Por: Gustavo Duncan

Coma inducido

POR RAZONES DE ESTUDIO EN EL EXterior dejaré de escribir esta columna.

Desde afuera, por experiencia ya vivida, sé que es muy difícil seguirle el pulso a la realidad colombiana y prefiero no arriesgarme a escribir sobre una realidad que se escapa al simple seguimiento de prensa.

Lo que me causa mucha inquietud luego de este ‘coma inducido’ de varios años es el futuro del país. Salvo algunos otros Estados del hemisferio en donde tampoco existe nada predecible —Venezuela y Haití principalmente—, Colombia se muestra como una nación donde muchas cosas están por definirse. Y no se trata solamente de incertidumbre en materia de política interna. ¿Cómo evolucionará el conflicto? ¿qué pasará con el narcotráfico? y ¿cómo sorteará el país la coyuntura internacional tan complicada? son preguntas que estarán vigentes de aquí a cinco años.

Sin embargo, estoy convencido de que sea lo que venga será parte de un proceso reiterativo. Más allá de si Uribe puede repetir o no, la historia política colombiana continuará girando en torno a acuerdos y mayorías de una clase política profesional ligada al narcotráfico y la violencia. No veo por qué motivos el pulso entre dirigentes nacionales y mediadores regionales que representan el poder de facto de quienes mueven la economía regional vaya a alterarse de manera radical.

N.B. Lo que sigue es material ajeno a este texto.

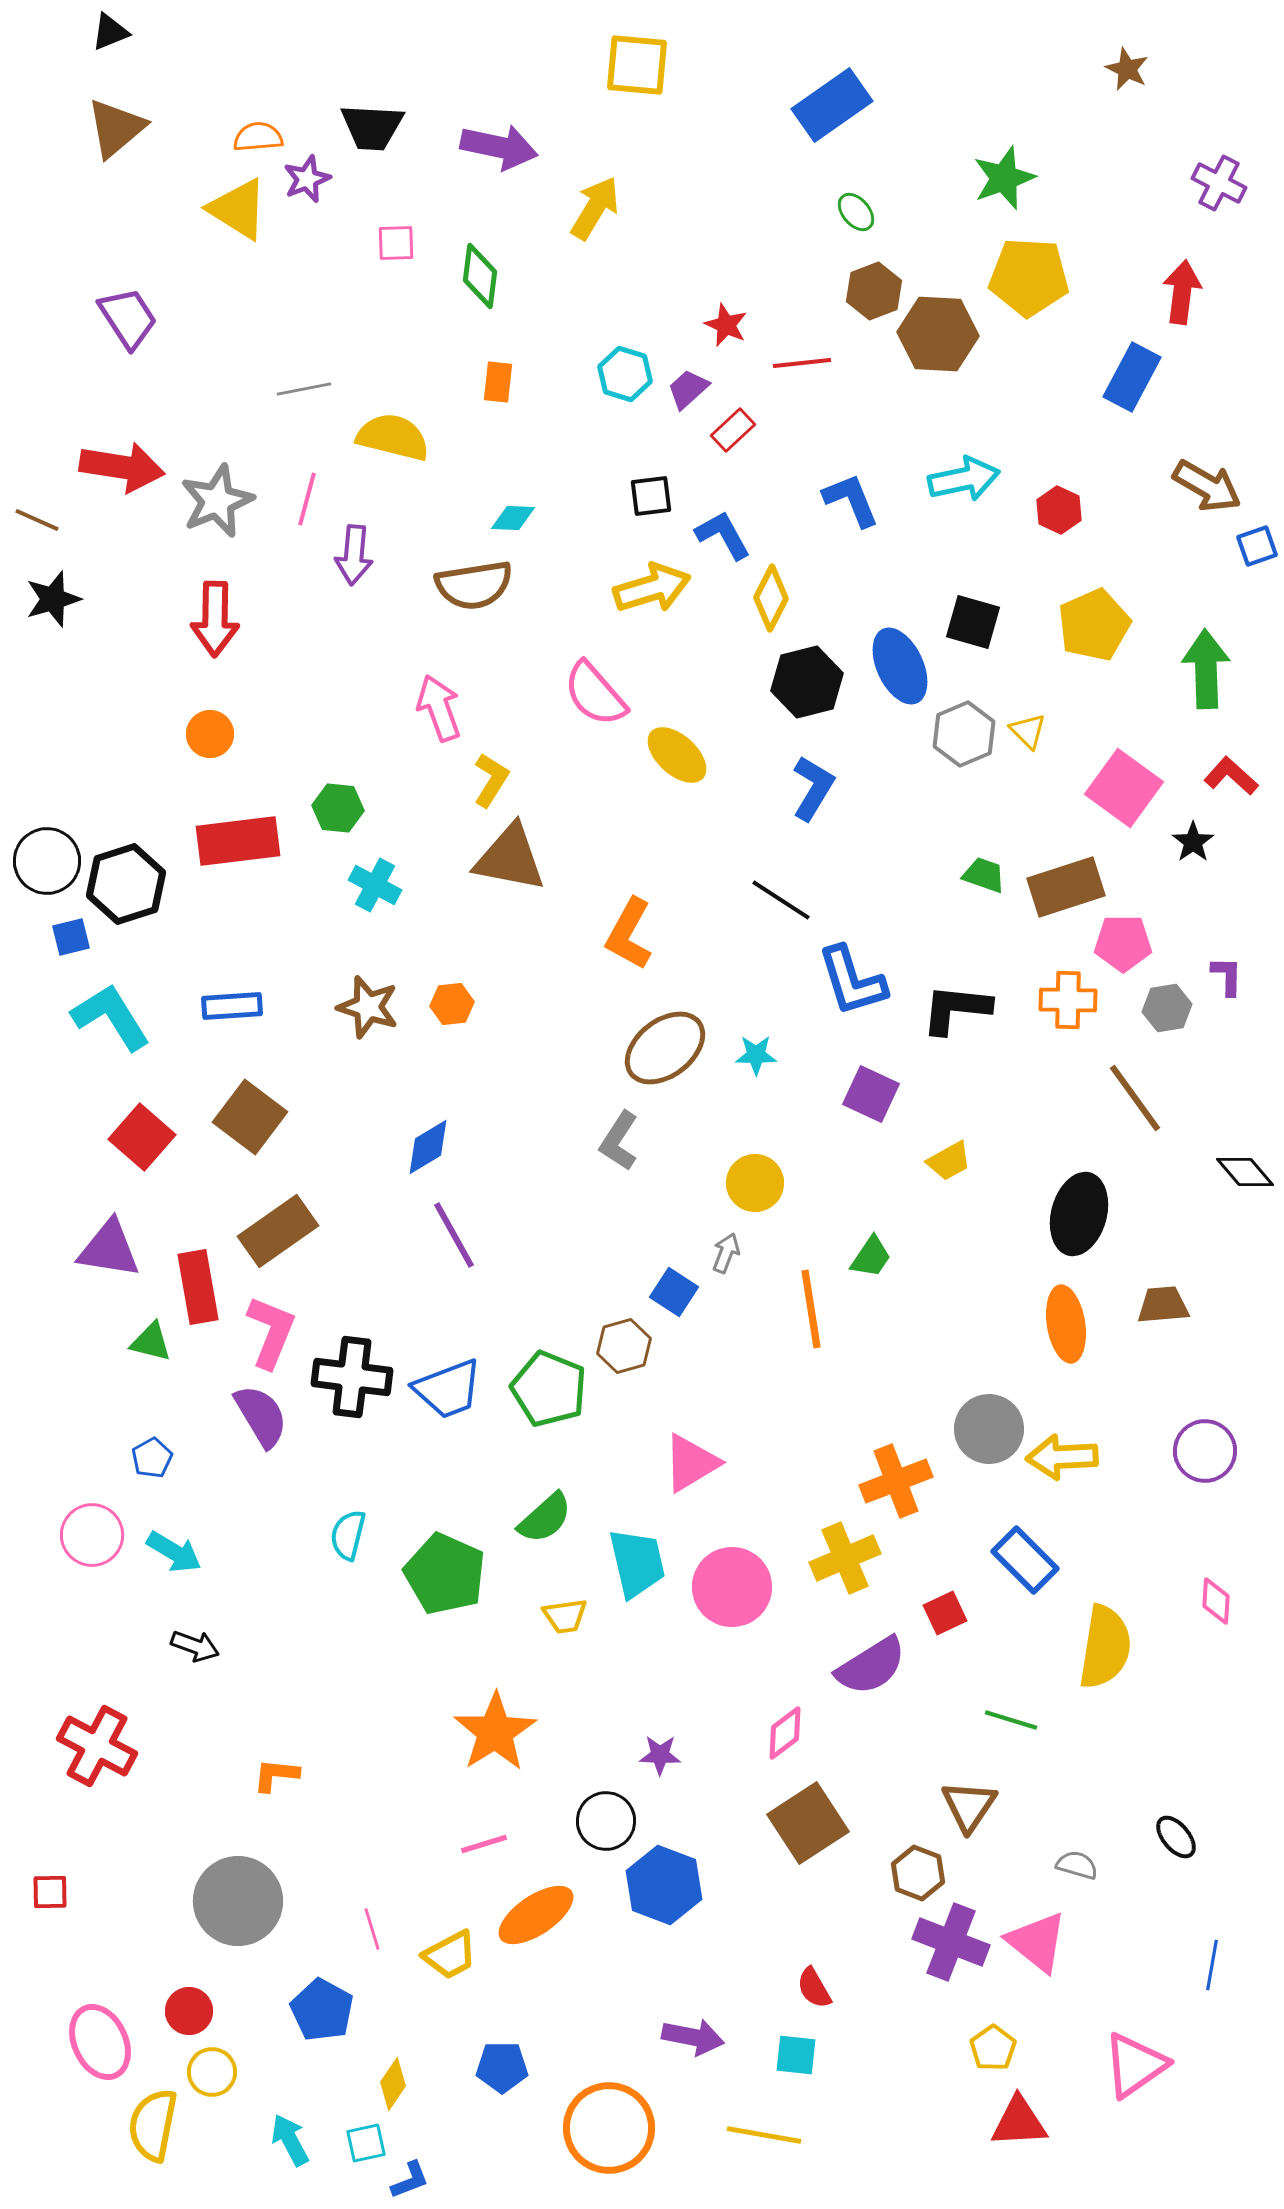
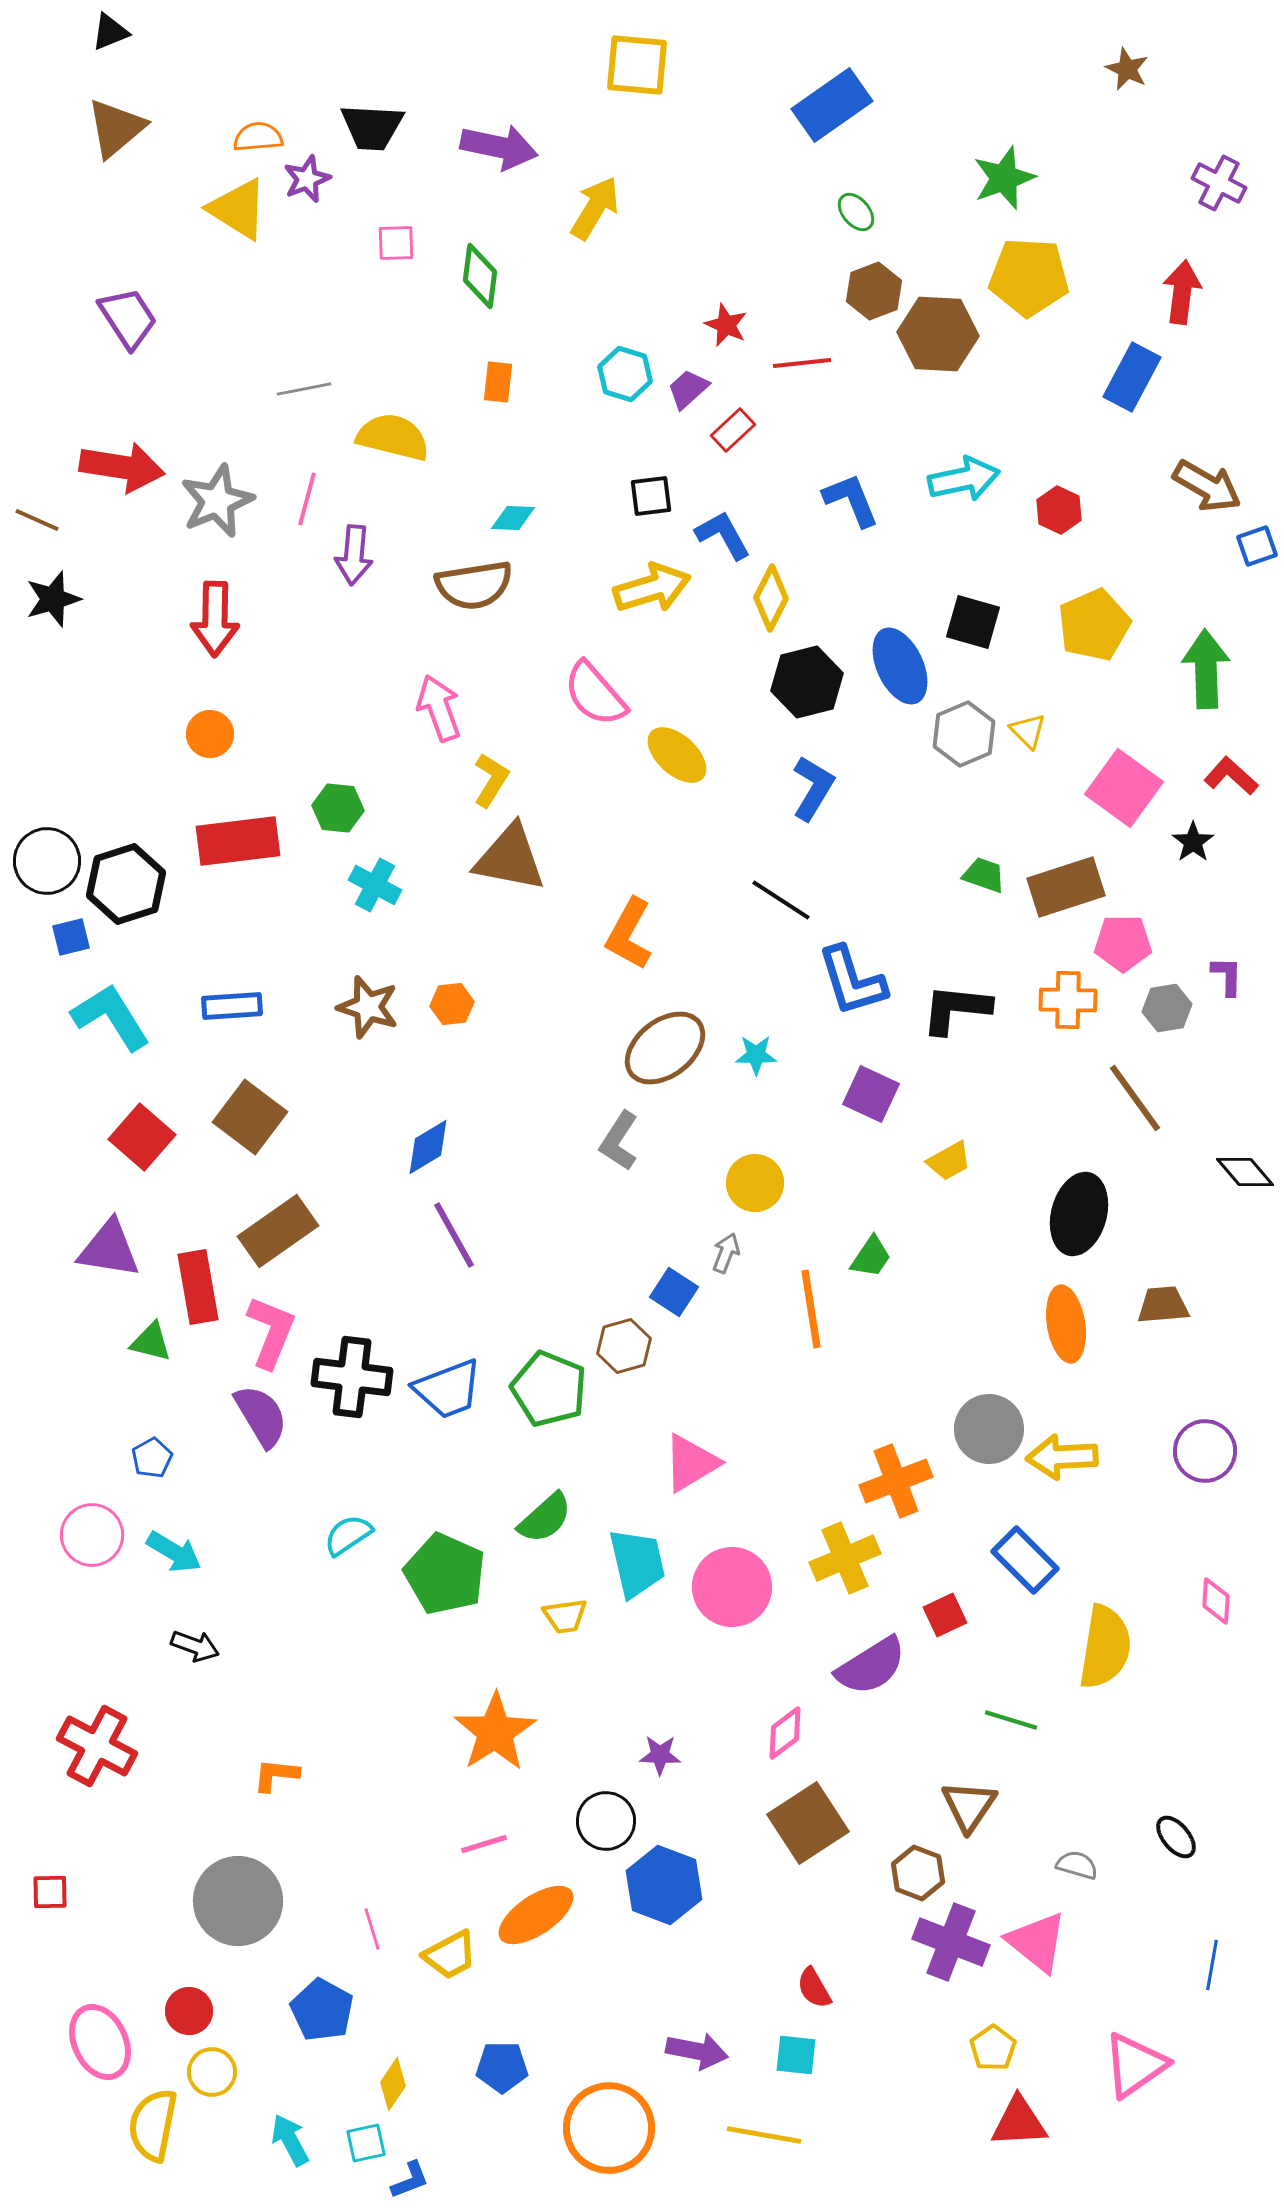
cyan semicircle at (348, 1535): rotated 42 degrees clockwise
red square at (945, 1613): moved 2 px down
purple arrow at (693, 2037): moved 4 px right, 14 px down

Mucho menos se avizora el final del narcotráfico como una de las grandes empresas del país. En el tema de los cultivos ilícitos no aparece en la agenda de ningún partido, ni siquiera de un movimiento de la sociedad civil, la solución al problema de la colonización. Mientras existan colonos en busca de tierras en los extramuros de una frontera agraria que falta mucho para agotarse existirá coca en Colombia. Tampoco es claro el panorama en los municipios y las regiones que se acostumbraron a vivir de los excedentes de la droga por ser corredores, lugares de lavado, laboratorios y residencia de capos. El Estado y la sociedad no parecen ofrecer ningún tipo de alternativa económica creíble para que puedan mantener esos niveles de consumo.

El narcotráfico perdurará no sólo porque cuenta con protección política. Están las Farc y numerosos ejércitos privados dispuestos a defender ese orden de las cosas. Dentro de un puñado de años, ¿cómo se llamará el ejército de moda? ¿‘Rastrojos’, ‘Águilas Negras’, ‘ONG’ (Organización Nueva Generación) o algún nuevo acrónimo?

Pero lo que más me llama al pesimismo es que no veo razones para que sectores modernizadores encuentren interés en transformar la sociedad. ¿A los grandes empresarios de las ciudades colombianas en qué les afecta que existan guerrillas y colonos cocaleros en el Guainía? ¿Por qué habrían de pagar la cuenta de solucionar ese problema? Y si ellos no aportan, ¿por qué deberían sentirse obligados a hacer concesiones los políticos de provincia o los terratenientes ganaderos?

Es por eso que espero disfrutar, mientras dure, de mi coma inducido.

Posdata: No sobra agradecer a Fidel Cano y a Nicolás Rodríguez por haberme dado un espacio en El Espectador y que sea la ocasión para pedir disculpas a quien pueda haber molestado con mis columnas.